In LRU square algorithm, is the least-recently-used row always zero?

Question

My copy of Hacker's Delight is at home, and the web resources I've found aren't clear on this detail.

I have written the following 8-level LRU, using the well-known "row-column square" algorithm. (Is there a better name?).

#include <stdint.h>

typedef union {
  uint8_t rows[8];  
  uint64_t cols;
} lru_state;

void lru_init(lru_state *this) {
  this->cols=0;
}

void lru_up(lru_state *this, int used /* in 0..7 */) {
  this->rows[used]=0xff;
  this->cols &= ~(0x0101010101010101 << used);
}

int lru_get(lru_state *this) {
  int i;
  for (i=1; i<8 ; i++) {
    if (0==(this->rows[i])) return i;
  }
  return 0;
}

I would like confirmation of my assumption that the least-recently-used row will be all zeroes. It seems to work, but I don't have the math to prove it to my satisfaction.

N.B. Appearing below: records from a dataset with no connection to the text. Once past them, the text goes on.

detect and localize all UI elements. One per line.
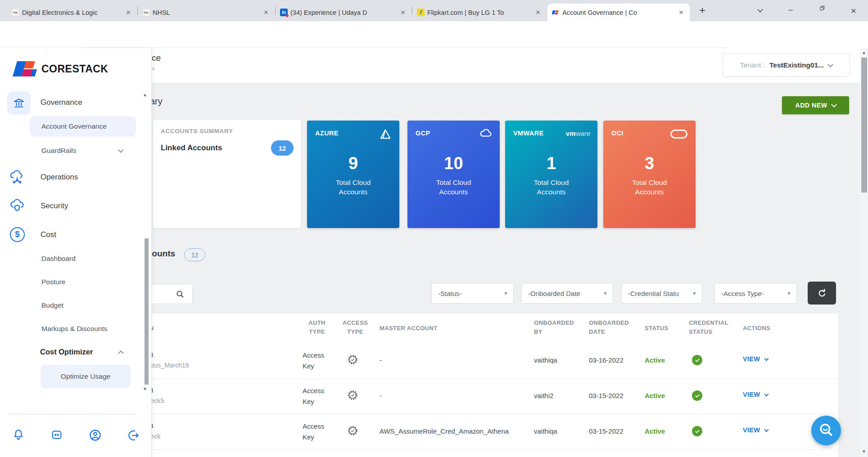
- provider-card-azure[interactable]: AZURE 9 Total Cloud Accounts: [307, 121, 399, 228]
- notifications-bell-icon[interactable]: [12, 428, 25, 442]
- status-cell: Active: [645, 392, 665, 399]
- close-window-button[interactable]: ×: [847, 5, 860, 16]
- onboarded-by-cell: vaithiqa: [534, 356, 557, 364]
- tab-flipkart[interactable]: f Flipkart.com | Buy LG 1 To ×: [412, 4, 547, 21]
- credential-status-check-icon: [692, 355, 702, 365]
- master-account-cell: -: [380, 392, 382, 399]
- tab-close-icon[interactable]: ×: [399, 8, 407, 17]
- provider-count: 10: [407, 154, 500, 173]
- cloud-shield-icon: [9, 197, 25, 214]
- oci-icon: [670, 130, 687, 139]
- add-new-button[interactable]: ADD NEW: [782, 96, 849, 114]
- tab-close-icon[interactable]: ×: [534, 8, 542, 17]
- sidebar-item-guardrails[interactable]: GuardRails: [41, 147, 77, 155]
- chevron-up-icon: [118, 350, 124, 356]
- provider-caption: Total Cloud Accounts: [321, 178, 385, 197]
- onboarded-date-cell: 03-15-2022: [589, 427, 624, 435]
- breadcrumb-partial: s: [152, 66, 155, 71]
- sidebar-item-cost-optimizer[interactable]: Cost Optimizer: [40, 348, 93, 356]
- sidebar-item-markups-discounts[interactable]: Markups & Discounts: [41, 325, 107, 333]
- tab-title: Digital Electronics & Logic: [22, 9, 122, 16]
- tab-title: Flipkart.com | Buy LG 1 To: [427, 9, 531, 16]
- tab-digital-electronics[interactable]: NSL Digital Electronics & Logic ×: [7, 4, 137, 21]
- sidebar-item-operations[interactable]: Operations: [41, 173, 78, 182]
- sidebar-item-governance[interactable]: Governance: [41, 98, 82, 107]
- linked-accounts-badge: 12: [271, 140, 294, 156]
- filter-label: -Onboarded Date: [528, 290, 580, 297]
- browser-window: NSL Digital Electronics & Logic × NSL NH…: [0, 0, 868, 457]
- view-action-link[interactable]: VIEW: [743, 391, 768, 398]
- corestack-logo-icon[interactable]: [12, 59, 38, 78]
- filter-label: -Credential Statu: [628, 290, 679, 297]
- scroll-up-icon[interactable]: ▲: [143, 92, 147, 97]
- view-action-link[interactable]: VIEW: [743, 355, 768, 363]
- bank-icon: [13, 97, 25, 109]
- dropdown-arrow-icon: ▼: [503, 291, 508, 296]
- credential-status-check-icon: [692, 426, 702, 436]
- profile-icon[interactable]: [88, 428, 102, 442]
- cloud-network-icon: [9, 169, 25, 185]
- filter-credential-status[interactable]: -Credential Statu ▼: [621, 283, 702, 304]
- tenant-selector[interactable]: Tenant : TestExisting01...: [723, 54, 850, 77]
- restore-button[interactable]: [816, 4, 828, 14]
- vmware-logo: vmware: [566, 130, 590, 137]
- tab-close-icon[interactable]: ×: [262, 8, 270, 17]
- tab-close-icon[interactable]: ×: [124, 8, 132, 17]
- account-name-partial: tatus_March16: [147, 362, 189, 369]
- provider-caption: Total Cloud Accounts: [520, 178, 583, 197]
- provider-card-vmware[interactable]: VMWARE vmware 1 Total Cloud Accounts: [505, 121, 597, 228]
- governance-icon-box[interactable]: [7, 91, 31, 115]
- sidebar-item-cost[interactable]: Cost: [41, 230, 56, 239]
- sidebar-scrollbar-thumb[interactable]: [145, 238, 149, 385]
- chat-icon[interactable]: [50, 429, 63, 442]
- linkedin-favicon-icon: in: [280, 9, 288, 16]
- row-separator: [95, 449, 838, 450]
- tab-linkedin[interactable]: in (34) Experience | Udaya D ×: [276, 4, 411, 21]
- chevron-down-icon: [831, 102, 837, 108]
- sidebar-item-budget[interactable]: Budget: [41, 301, 63, 309]
- provider-caption: Total Cloud Accounts: [422, 178, 485, 197]
- provider-card-gcp[interactable]: GCP 10 Total Cloud Accounts: [407, 121, 500, 228]
- provider-count: 1: [505, 154, 597, 173]
- accounts-count-badge: 12: [184, 248, 205, 261]
- minimize-button[interactable]: –: [784, 5, 797, 14]
- chat-support-fab[interactable]: [811, 416, 841, 445]
- logout-icon[interactable]: [127, 429, 140, 442]
- credential-status-check-icon: [692, 390, 702, 401]
- scroll-down-icon[interactable]: ▼: [862, 449, 866, 454]
- tab-account-governance-active[interactable]: Account Governance | Co ×: [547, 4, 690, 21]
- sidebar-divider: [8, 414, 137, 414]
- table-header-actions: ACTIONS: [743, 324, 770, 333]
- search-icon[interactable]: [175, 289, 185, 299]
- refresh-filters-button[interactable]: [808, 282, 836, 305]
- new-tab-button[interactable]: +: [696, 4, 709, 17]
- onboarded-date-cell: 03-15-2022: [589, 392, 624, 399]
- access-type-gear-icon: [347, 354, 359, 366]
- auth-type-cell: Access Key: [303, 385, 331, 407]
- page-scrollbar-thumb[interactable]: [861, 58, 867, 193]
- sidebar-item-optimize-usage[interactable]: Optimize Usage: [41, 365, 131, 388]
- sidebar: CORESTACK Governance Account Governance …: [0, 48, 152, 457]
- filter-access-type[interactable]: -Access Type- ▼: [714, 283, 797, 304]
- sidebar-item-posture[interactable]: Posture: [41, 278, 65, 286]
- scroll-down-icon[interactable]: ▼: [143, 386, 147, 391]
- azure-icon: [379, 128, 392, 140]
- view-action-link[interactable]: VIEW: [743, 426, 768, 434]
- filter-onboarded-date[interactable]: -Onboarded Date ▼: [521, 283, 613, 304]
- tab-close-icon[interactable]: ×: [677, 8, 685, 17]
- provider-card-oci[interactable]: OCI 3 Total Cloud Accounts: [603, 121, 696, 228]
- master-account-cell: AWS_AssumeRole_Cred_Amazon_Athena: [380, 427, 509, 435]
- tab-search-chevron-icon[interactable]: [757, 7, 763, 13]
- filter-status[interactable]: -Status- ▼: [431, 283, 514, 304]
- scroll-up-icon[interactable]: ▲: [862, 50, 866, 55]
- tab-nhsl[interactable]: NSL NHSL ×: [138, 4, 275, 21]
- sidebar-item-security[interactable]: Security: [41, 202, 68, 211]
- sidebar-item-dashboard[interactable]: Dashboard: [41, 255, 76, 263]
- provider-count: 9: [307, 154, 399, 173]
- tab-title: (34) Experience | Udaya D: [290, 9, 396, 16]
- chevron-down-icon: [764, 392, 769, 397]
- table-header-onboarded-by: ONBOARDED BY: [534, 318, 575, 336]
- sidebar-item-account-governance[interactable]: Account Governance: [30, 116, 136, 137]
- access-type-gear-icon: [347, 425, 359, 437]
- page-title-partial: ce: [152, 53, 161, 63]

So, is this right? Or do I need to compute the minimum Hamming weight for each row?

Answer 1

Your assumption is correct.

We can prove it by contradiction:

Suppose the LRU candidate (the byte with most zero bits) is c and has a bit set in position x.

This means that line x has not been used after line c, therefore x must have all the zero bits that c has, plus a zero in position x. This is a contradiction as c is the byte with most zero bits so we conclude that c cannot have any bit set.